DATA RECORDS:
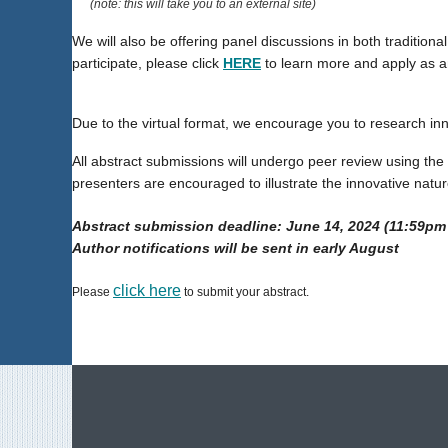
(note: this will take you to an external site)
We will also be offering panel discussions in both traditiona
participate, please click
HERE
to learn more and apply as an
Due to the virtual format, we encourage you to research in
All abstract submissions will undergo peer review using the f
presenters are encouraged to illustrate the innovative natur
Abstract submission deadline: June 14, 2024
(11:59pm
Author notifications will be sent in early August
click here
Please
to submit your abstract.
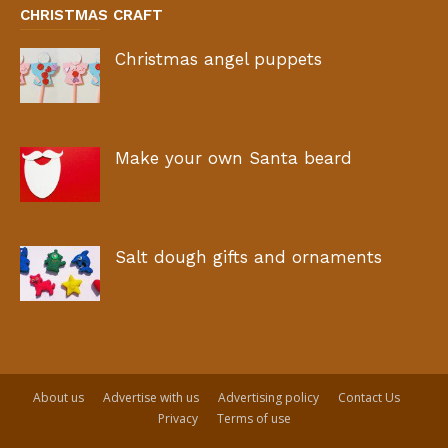
CHRISTMAS CRAFT
Christmas angel puppets
Make your own Santa beard
Salt dough gifts and ornaments
About us
Advertise with us
Advertising policy
Contact Us
Privacy
Terms of use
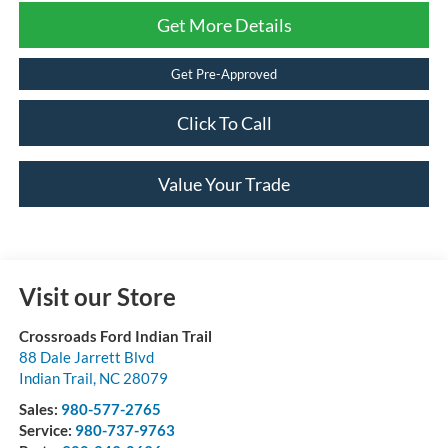
Get More Details
Get Pre-Approved
Click To Call
Value Your Trade
Visit our Store
Crossroads Ford Indian Trail
88 Dale Jarrett Blvd
Indian Trail
,
NC
28079
Sales:
980-577-2765
Service:
980-737-9763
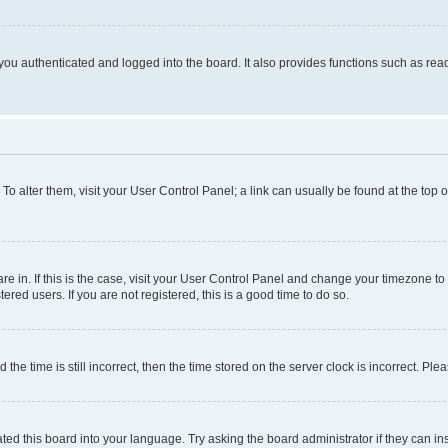
ou authenticated and logged into the board. It also provides functions such as read
. To alter them, visit your User Control Panel; a link can usually be found at the top
 are in. If this is the case, visit your User Control Panel and change your timezone 
red users. If you are not registered, this is a good time to do so.
 time is still incorrect, then the time stored on the server clock is incorrect. Plea
ted this board into your language. Try asking the board administrator if they can in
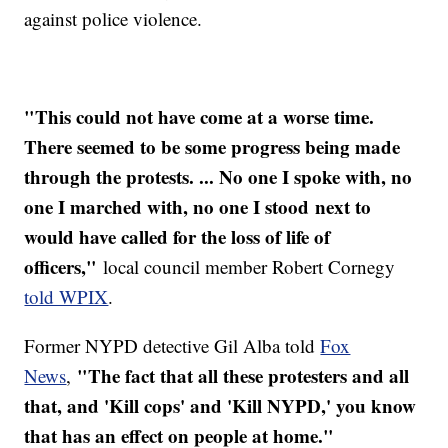
against police violence.
"This could not have come at a worse time.
There seemed to be some progress being made
through the protests. ... No one I spoke with, no
one I marched with, no one I stood next to
would have called for the loss of life of
officers,"
local council member Robert Cornegy
told WPIX
.
Former NYPD detective Gil Alba told
Fox
"The fact that all these protesters and all
News
,
that, and 'Kill cops' and 'Kill NYPD,' you know
that has an effect on people at home."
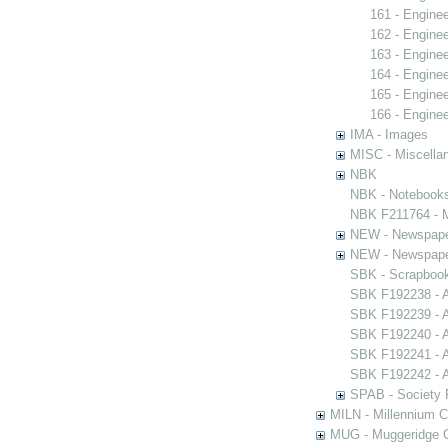
161 - Engine
162 - Engine
163 - Engine
164 - Engine
165 - Engine
166 - Engine
IMA - Images
MISC - Miscella
NBK
NBK - Notebook
NBK F211764 - M
NEW - Newspap
NEW - Newspap
SBK - Scrapboo
SBK F192238 - A
SBK F192239 - A
SBK F192240 - A
SBK F192241 - A
SBK F192242 - A
SPAB - Society F
MILN - Millennium Co
MUG - Muggeridge Co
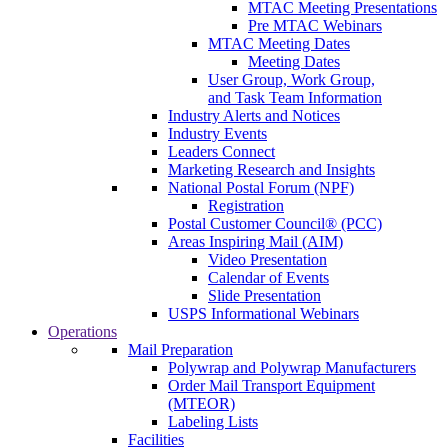
MTAC Meeting Presentations
Pre MTAC Webinars
MTAC Meeting Dates
Meeting Dates
User Group, Work Group,
and Task Team Information
Industry Alerts and Notices
Industry Events
Leaders Connect
Marketing Research and Insights
National Postal Forum (NPF)
Registration
Postal Customer Council® (PCC)
Areas Inspiring Mail (AIM)
Video Presentation
Calendar of Events
Slide Presentation
USPS Informational Webinars
Operations
Mail Preparation
Polywrap and Polywrap Manufacturers
Order Mail Transport Equipment
(MTEOR)
Labeling Lists
Facilities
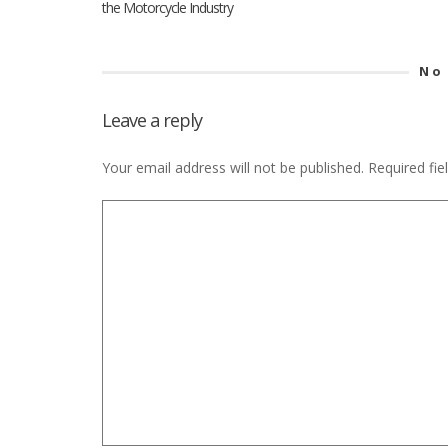
the Motorcycle Industry
No
Leave a reply
Your email address will not be published.
Required fi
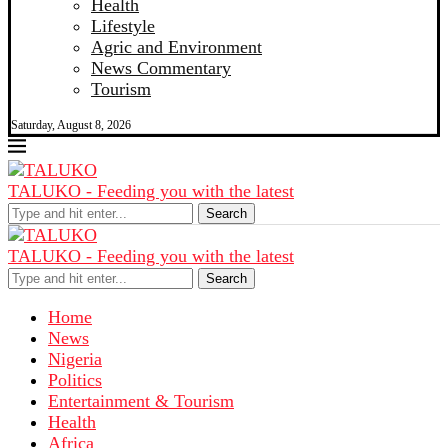
Health
Lifestyle
Agric and Environment
News Commentary
Tourism
Saturday, August 8, 2026
TALUKO - Feeding you with the latest
Search
TALUKO - Feeding you with the latest
Search
Home
News
Nigeria
Politics
Entertainment & Tourism
Health
Africa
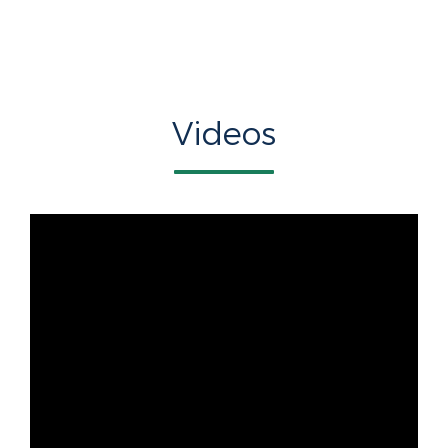
Videos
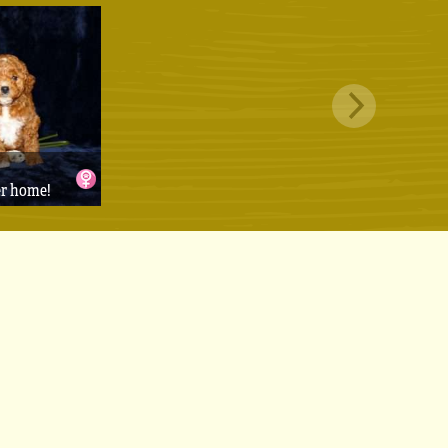
er home!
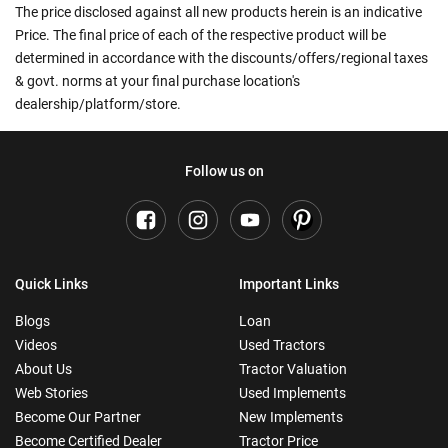
The price disclosed against all new products herein is an indicative
Price. The final price of each of the respective product will be
determined in accordance with the discounts/offers/regional taxes
& govt. norms at your final purchase location's
dealership/platform/store.
Follow us on
Quick Links
Important Links
Blogs
Loan
Videos
Used Tractors
About Us
Tractor Valuation
Web Stories
Used Implements
Become Our Partner
New Implements
Become Certified Dealer
Tractor Price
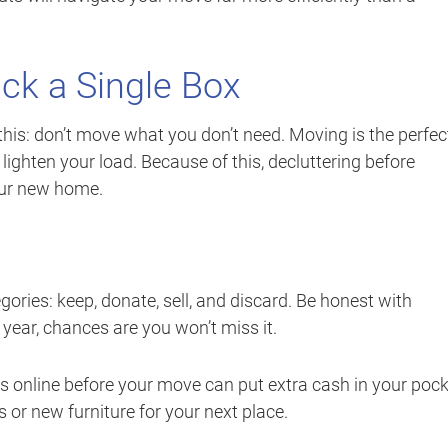
ck a Single Box
this: don’t move what you don’t need. Moving is the perfec
lighten your load. Because of this, decluttering before
our new home.
ories: keep, donate, sell, and discard. Be honest with
 year, chances are you won’t miss it.
ems online before your move can put extra cash in your pock
or new furniture for your next place.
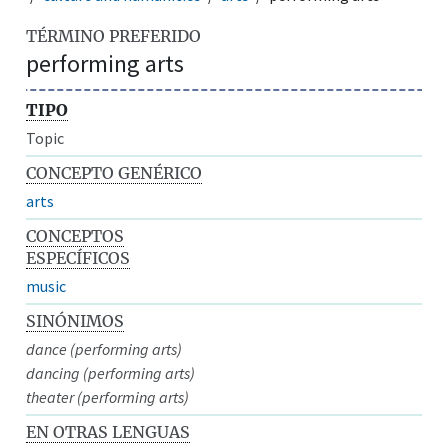
TÉRMINO PREFERIDO
performing arts
TIPO
Topic
CONCEPTO GENÉRICO
arts
CONCEPTOS
ESPECÍFICOS
music
SINÓNIMOS
dance (performing arts)
dancing (performing arts)
theater (performing arts)
EN OTRAS LENGUAS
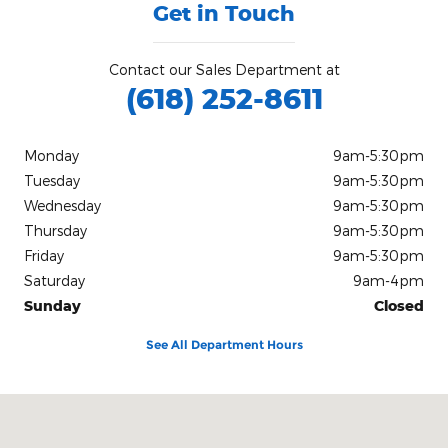
Get in Touch
Contact our Sales Department at
(618) 252-8611
Monday
9am-5:30pm
Tuesday
9am-5:30pm
Wednesday
9am-5:30pm
Thursday
9am-5:30pm
Friday
9am-5:30pm
Saturday
9am-4pm
Sunday
Closed
See All Department Hours
Visit us at: 2130 U.S. Rt. 45 North Harrisburg, IL 62946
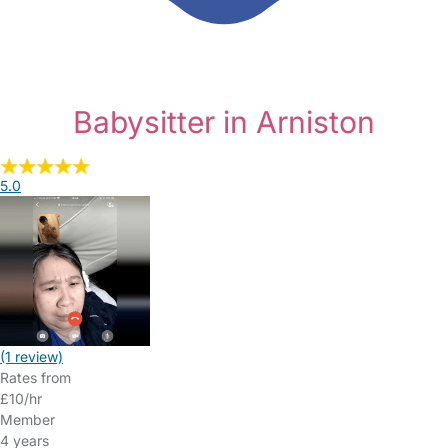
Babysitter in Arniston
5.0
(1 review)
Rates from
£10/hr
Member
4 years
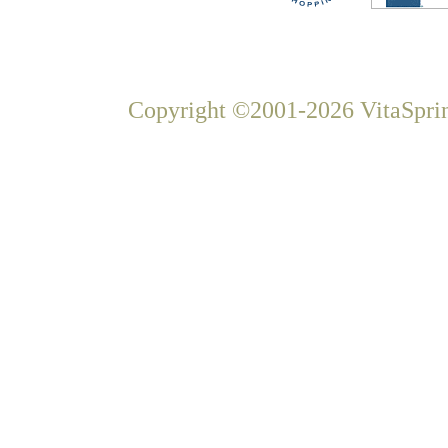
Copyright ©2001-2026 VitaSprin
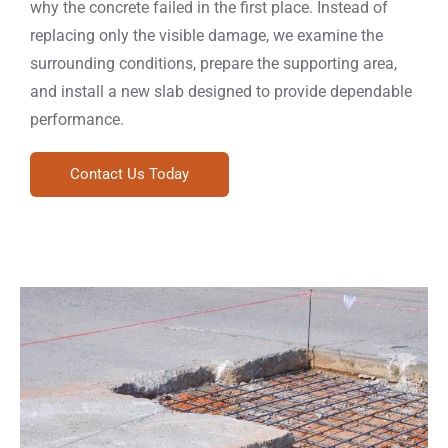
why the concrete failed in the first place. Instead of
replacing only the visible damage, we examine the
surrounding conditions, prepare the supporting area,
and install a new slab designed to provide dependable
performance.
Contact Us Today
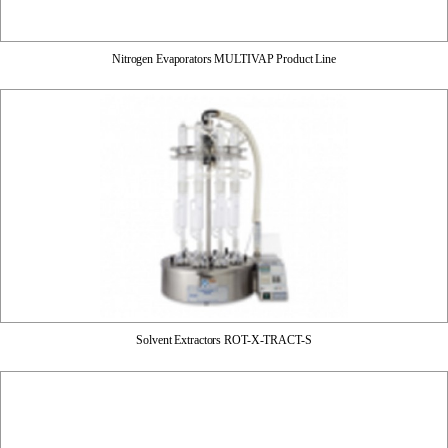
Nitrogen Evaporators MULTIVAP Product Line
Solvent Extractors ROT-X-TRACT-S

WORK INSTRUCTIONS: Copy all the lines of data exactly as they appear, dropping any images.

OUTPUT OF THE TASK:
(note: this will take you to an external site)
We will also be offering panel discussions in both traditiona
participate, please click
HERE
to learn more and apply as an
Due to the virtual format, we encourage you to research in
All abstract submissions will undergo peer review using the f
presenters are encouraged to illustrate the innovative natur
Abstract submission deadline: June 14, 2024
(11:59pm
Author notifications will be sent in early August
click here
Please
to submit your abstract.
CHRISTMAS CRAFT
Christmas angel puppets
Make your own Santa beard
Salt dough gifts and ornaments
About us
Advertise with us
Advertising policy
Contact Us
Privacy
Terms of use
Get More Details
Get Pre-Approved
Click To Call
Value Your Trade
Visit our Store
Crossroads Ford Indian Trail
88 Dale Jarrett Blvd
Indian Trail
,
NC
28079
Sales:
980-577-2765
Service:
980-737-9763
ou authenticated and logged into the board. It also provides functions such as read
. To alter them, visit your User Control Panel; a link can usually be found at the top
 are in. If this is the case, visit your User Control Panel and change your timezone 
red users. If you are not registered, this is a good time to do so.
 time is still incorrect, then the time stored on the server clock is incorrect. Plea
ted this board into your language. Try asking the board administrator if they can in
against police violence.
"This could not have come at a worse time.
There seemed to be some progress being made
through the protests. ... No one I spoke with, no
one I marched with, no one I stood next to
would have called for the loss of life of
officers,"
local council member Robert Cornegy
told WPIX
.
Former NYPD detective Gil Alba told
Fox
"The fact that all these protesters and all
News
,
that, and 'Kill cops' and 'Kill NYPD,' you know
that has an effect on people at home."
161 - Engine
162 - Engine
163 - Engine
164 - Engine
165 - Engine
166 - Engine
IMA - Images
MISC - Miscella
NBK
NBK - Notebook
NBK F211764 - M
NEW - Newspap
NEW - Newspap
SBK - Scrapboo
SBK F192238 - A
SBK F192239 - A
SBK F192240 - A
SBK F192241 - A
SBK F192242 - A
SPAB - Society F
MILN - Millennium Co
MUG - Muggeridge Co
MTAC Meeting Presentations
Pre MTAC Webinars
MTAC Meeting Dates
Meeting Dates
User Group, Work Group,
and Task Team Information
Industry Alerts and Notices
Industry Events
Leaders Connect
Marketing Research and Insights
National Postal Forum (NPF)
Registration
Postal Customer Council® (PCC)
Areas Inspiring Mail (AIM)
Video Presentation
Calendar of Events
Slide Presentation
USPS Informational Webinars
Operations
Mail Preparation
Polywrap and Polywrap Manufacturers
Order Mail Transport Equipment
(MTEOR)
Labeling Lists
Facilities
the Motorcycle Industry
No
Leave a reply
Your email address will not be published.
Required fi
Health
Lifestyle
Agric and Environment
News Commentary
Tourism
Saturday, August 8, 2026
TALUKO - Feeding you with the latest
Search
TALUKO - Feeding you with the latest
Search
Home
News
Nigeria
Politics
Entertainment & Tourism
Health
Africa
Videos
er home!
The price disclosed against all new products herein is an indicative
Price. The final price of each of the respective product will be
determined in accordance with the discounts/offers/regional taxes
& govt. norms at your final purchase location's
dealership/platform/store.
Follow us on
Quick Links
Important Links
Blogs
Loan
Videos
Used Tractors
About Us
Tractor Valuation
Web Stories
Used Implements
Become Our Partner
New Implements
Become Certified Dealer
Tractor Price
ck a Single Box
this: don’t move what you don’t need. Moving is the perfec
lighten your load. Because of this, decluttering before
our new home.
ories: keep, donate, sell, and discard. Be honest with
 year, chances are you won’t miss it.
ems online before your move can put extra cash in your pock
or new furniture for your next place.
TÉRMINO PREFERIDO
performing arts
TIPO
Topic
CONCEPTO GENÉRICO
arts
CONCEPTOS
ESPECÍFICOS
music
SINÓNIMOS
dance (performing arts)
dancing (performing arts)
theater (performing arts)
EN OTRAS LENGUAS
Get in Touch
Contact our Sales Department at
(618) 252-8611
Monday
9am-5:30pm
Tuesday
9am-5:30pm
Wednesday
9am-5:30pm
Thursday
9am-5:30pm
Friday
9am-5:30pm
Saturday
9am-4pm
Sunday
Closed
See All Department Hours
Visit us at: 2130 U.S. Rt. 45 North Harrisburg, IL 62946
Babysitter in Arniston
5.0
(1 review)
Rates from
£10/hr
Member
4 years
Copyright ©2001-2026 VitaSprin
why the concrete failed in the first place. Instead of
replacing only the visible damage, we examine the
surrounding conditions, prepare the supporting area,
and install a new slab designed to provide dependable
performance.
Contact Us Today
Nitrogen Evaporators MULTIVAP Product Line
Solvent Extractors ROT-X-TRACT-S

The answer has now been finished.